Energies, 2025, vol. 18, issue 7, 1-16

Abstract: The accurate estimation of exhaust gas temperature across the turbine is always more important for the optimization of engine performance, ensuring durability of the turbine impeller and catalyst, and reducing and calculating emissions concentration. Traditional physical modeling approaches, based on thermodynamic and fluid dynamics features of gas expansion, can be used for this purpose. However, recent advancements in machine learning, particularly neural networks, offer a data-driven alternative that may enhance prediction accuracy and computational efficiency. This study presents a methodology that integrates a semi-physical turbine model for estimating the exhaust gas temperature at the turbine outlet with a neural network-based approach for predicting the pressure at the turbine inlet. The model utilizes the exhaust gas temperature upstream of the turbine, a model for which was developed in a previous work of the authors. The models are calibrated with steady-state data and then evaluated based on accuracy and robustness under transient operating conditions on six driving cycles with different features. In this way, robust and reliable validation of the models is presented, since the testing is performed on various conditions not used for model development and calibration.

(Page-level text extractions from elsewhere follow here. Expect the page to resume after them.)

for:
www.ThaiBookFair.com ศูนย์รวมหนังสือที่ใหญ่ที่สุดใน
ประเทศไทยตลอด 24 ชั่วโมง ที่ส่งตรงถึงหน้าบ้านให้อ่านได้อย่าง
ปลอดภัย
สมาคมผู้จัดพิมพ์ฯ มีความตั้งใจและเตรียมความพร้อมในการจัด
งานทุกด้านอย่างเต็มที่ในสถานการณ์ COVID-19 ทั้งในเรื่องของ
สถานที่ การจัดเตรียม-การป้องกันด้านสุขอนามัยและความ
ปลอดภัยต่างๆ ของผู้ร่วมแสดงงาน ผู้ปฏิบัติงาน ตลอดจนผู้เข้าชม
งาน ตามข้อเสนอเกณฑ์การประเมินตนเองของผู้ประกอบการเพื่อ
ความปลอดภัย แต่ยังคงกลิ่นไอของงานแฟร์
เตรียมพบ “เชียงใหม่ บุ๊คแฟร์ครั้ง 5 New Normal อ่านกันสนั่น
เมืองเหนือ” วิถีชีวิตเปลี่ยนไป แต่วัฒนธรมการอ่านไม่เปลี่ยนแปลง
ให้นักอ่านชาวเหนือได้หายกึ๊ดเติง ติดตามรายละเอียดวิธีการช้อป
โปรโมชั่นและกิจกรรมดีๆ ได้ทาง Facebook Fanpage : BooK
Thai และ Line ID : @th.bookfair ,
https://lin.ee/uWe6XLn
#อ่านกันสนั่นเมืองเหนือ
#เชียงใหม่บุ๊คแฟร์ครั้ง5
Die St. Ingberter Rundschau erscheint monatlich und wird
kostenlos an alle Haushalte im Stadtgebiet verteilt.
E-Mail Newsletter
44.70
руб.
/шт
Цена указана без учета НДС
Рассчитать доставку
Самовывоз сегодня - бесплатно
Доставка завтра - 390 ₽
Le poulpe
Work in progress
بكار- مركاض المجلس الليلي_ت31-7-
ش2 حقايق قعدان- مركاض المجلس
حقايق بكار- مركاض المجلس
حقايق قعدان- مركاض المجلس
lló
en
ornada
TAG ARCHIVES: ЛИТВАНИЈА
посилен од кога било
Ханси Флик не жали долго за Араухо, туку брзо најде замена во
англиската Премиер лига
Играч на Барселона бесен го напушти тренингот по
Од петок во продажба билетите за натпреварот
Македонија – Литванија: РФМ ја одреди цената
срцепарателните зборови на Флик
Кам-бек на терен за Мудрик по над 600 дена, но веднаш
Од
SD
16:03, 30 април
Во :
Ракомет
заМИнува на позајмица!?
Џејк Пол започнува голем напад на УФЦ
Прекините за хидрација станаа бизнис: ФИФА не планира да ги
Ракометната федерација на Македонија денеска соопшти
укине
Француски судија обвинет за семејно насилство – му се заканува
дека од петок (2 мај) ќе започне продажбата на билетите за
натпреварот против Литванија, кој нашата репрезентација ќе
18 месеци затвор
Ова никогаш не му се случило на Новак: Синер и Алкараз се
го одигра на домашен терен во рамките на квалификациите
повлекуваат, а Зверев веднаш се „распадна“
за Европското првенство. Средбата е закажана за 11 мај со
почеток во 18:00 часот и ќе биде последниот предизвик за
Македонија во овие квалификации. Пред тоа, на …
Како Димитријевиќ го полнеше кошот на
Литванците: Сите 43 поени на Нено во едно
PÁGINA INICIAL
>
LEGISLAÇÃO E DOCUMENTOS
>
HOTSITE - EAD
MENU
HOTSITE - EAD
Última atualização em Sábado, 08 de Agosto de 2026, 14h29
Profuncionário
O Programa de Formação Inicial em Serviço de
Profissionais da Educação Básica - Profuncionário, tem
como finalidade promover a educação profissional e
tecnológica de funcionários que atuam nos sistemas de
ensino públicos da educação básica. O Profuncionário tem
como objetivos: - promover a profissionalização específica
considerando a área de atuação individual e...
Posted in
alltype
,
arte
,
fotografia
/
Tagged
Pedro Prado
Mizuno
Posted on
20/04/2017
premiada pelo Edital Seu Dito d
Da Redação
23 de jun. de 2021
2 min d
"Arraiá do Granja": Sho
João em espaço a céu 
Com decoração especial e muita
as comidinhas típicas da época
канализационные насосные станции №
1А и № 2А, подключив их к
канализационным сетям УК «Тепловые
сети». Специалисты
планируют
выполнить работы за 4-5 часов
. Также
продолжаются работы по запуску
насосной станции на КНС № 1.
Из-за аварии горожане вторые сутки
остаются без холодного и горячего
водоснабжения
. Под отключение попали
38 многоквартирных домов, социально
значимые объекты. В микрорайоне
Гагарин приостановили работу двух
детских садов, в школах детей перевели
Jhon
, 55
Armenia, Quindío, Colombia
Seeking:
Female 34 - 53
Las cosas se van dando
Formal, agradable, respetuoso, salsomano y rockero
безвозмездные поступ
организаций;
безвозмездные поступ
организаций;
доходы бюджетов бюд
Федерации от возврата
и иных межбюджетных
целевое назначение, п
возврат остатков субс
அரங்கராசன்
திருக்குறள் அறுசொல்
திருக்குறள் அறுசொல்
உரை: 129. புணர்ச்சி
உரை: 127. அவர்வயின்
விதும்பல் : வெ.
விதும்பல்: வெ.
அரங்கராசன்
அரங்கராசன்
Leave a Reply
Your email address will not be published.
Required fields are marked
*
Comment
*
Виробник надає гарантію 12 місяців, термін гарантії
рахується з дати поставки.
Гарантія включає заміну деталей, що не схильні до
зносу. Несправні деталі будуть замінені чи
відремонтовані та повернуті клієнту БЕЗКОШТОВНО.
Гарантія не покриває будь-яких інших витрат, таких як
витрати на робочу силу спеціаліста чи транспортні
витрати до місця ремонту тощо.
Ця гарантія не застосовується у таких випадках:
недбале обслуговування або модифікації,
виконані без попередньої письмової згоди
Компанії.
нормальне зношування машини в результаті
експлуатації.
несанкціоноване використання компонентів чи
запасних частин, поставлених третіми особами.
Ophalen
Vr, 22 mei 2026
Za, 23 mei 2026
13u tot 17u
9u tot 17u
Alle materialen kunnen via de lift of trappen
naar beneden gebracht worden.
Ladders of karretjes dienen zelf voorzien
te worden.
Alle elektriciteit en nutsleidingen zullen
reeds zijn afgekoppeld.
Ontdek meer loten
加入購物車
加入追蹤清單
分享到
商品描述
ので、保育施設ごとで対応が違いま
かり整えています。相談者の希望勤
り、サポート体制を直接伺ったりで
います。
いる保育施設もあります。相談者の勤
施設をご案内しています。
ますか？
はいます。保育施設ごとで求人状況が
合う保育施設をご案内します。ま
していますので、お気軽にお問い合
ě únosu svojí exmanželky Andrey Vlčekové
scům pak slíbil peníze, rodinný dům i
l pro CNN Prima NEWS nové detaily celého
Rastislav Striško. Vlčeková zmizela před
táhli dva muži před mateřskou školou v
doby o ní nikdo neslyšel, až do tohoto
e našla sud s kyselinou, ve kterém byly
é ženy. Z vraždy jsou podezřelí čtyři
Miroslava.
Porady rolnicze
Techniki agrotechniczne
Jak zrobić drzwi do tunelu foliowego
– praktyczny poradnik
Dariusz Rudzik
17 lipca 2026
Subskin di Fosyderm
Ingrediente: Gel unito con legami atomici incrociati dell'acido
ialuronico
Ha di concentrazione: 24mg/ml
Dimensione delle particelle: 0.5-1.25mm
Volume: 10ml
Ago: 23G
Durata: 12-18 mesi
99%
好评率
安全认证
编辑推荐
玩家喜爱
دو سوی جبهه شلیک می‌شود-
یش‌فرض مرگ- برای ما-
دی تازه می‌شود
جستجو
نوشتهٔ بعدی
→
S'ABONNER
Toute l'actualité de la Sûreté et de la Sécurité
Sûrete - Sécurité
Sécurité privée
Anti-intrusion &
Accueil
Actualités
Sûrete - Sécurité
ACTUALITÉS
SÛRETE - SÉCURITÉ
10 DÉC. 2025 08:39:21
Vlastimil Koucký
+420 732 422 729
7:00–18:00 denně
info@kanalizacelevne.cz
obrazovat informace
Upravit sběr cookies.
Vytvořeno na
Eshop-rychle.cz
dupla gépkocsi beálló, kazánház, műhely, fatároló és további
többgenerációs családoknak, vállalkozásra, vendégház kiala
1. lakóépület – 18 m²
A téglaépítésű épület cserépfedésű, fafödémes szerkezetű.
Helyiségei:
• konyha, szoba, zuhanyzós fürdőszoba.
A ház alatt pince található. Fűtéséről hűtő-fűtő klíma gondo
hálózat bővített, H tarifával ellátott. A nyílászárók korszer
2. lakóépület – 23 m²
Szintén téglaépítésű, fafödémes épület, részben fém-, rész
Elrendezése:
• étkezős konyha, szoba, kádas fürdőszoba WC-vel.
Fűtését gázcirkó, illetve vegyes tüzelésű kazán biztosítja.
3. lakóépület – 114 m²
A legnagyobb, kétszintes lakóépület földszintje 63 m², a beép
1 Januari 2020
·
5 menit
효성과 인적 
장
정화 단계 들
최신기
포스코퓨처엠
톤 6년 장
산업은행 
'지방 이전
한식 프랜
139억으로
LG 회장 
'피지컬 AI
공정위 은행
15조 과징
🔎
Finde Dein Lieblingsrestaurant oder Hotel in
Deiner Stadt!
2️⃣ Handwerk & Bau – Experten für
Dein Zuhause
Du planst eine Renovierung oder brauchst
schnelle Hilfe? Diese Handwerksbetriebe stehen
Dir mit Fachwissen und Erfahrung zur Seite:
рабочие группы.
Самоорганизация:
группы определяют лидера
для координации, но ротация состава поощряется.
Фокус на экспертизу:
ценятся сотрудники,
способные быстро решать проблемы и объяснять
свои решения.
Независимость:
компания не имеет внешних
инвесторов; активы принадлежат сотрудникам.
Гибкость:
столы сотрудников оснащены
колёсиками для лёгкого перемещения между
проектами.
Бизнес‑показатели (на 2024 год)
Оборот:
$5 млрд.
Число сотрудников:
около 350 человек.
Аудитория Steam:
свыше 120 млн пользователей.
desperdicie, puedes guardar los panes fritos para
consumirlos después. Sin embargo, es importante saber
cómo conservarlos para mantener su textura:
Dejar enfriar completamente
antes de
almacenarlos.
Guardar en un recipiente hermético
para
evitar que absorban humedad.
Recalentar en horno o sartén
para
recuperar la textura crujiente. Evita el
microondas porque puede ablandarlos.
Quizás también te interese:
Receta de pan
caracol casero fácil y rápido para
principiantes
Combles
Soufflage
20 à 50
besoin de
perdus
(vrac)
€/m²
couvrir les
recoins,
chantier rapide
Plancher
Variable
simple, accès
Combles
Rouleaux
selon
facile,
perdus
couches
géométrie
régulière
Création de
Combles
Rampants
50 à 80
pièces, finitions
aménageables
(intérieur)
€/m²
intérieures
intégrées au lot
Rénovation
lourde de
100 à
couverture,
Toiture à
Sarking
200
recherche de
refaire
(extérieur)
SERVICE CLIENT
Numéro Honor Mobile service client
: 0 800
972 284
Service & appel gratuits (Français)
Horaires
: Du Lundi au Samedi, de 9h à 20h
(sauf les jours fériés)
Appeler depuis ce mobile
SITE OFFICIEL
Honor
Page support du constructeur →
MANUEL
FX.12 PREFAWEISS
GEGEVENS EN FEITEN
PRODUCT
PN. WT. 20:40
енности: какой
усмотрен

Results show an average root mean square error of 14%, including the initial portions of driving cycles performed with a cold engine. Thus, the developed approach that includes multiple modeling methods shows a good predictivity, which is the main objective of this research activity.

Keywords: neural networks; engine modeling; exhaust gas temperature; turbine; physical approach; simulation (search for similar items in EconPapers)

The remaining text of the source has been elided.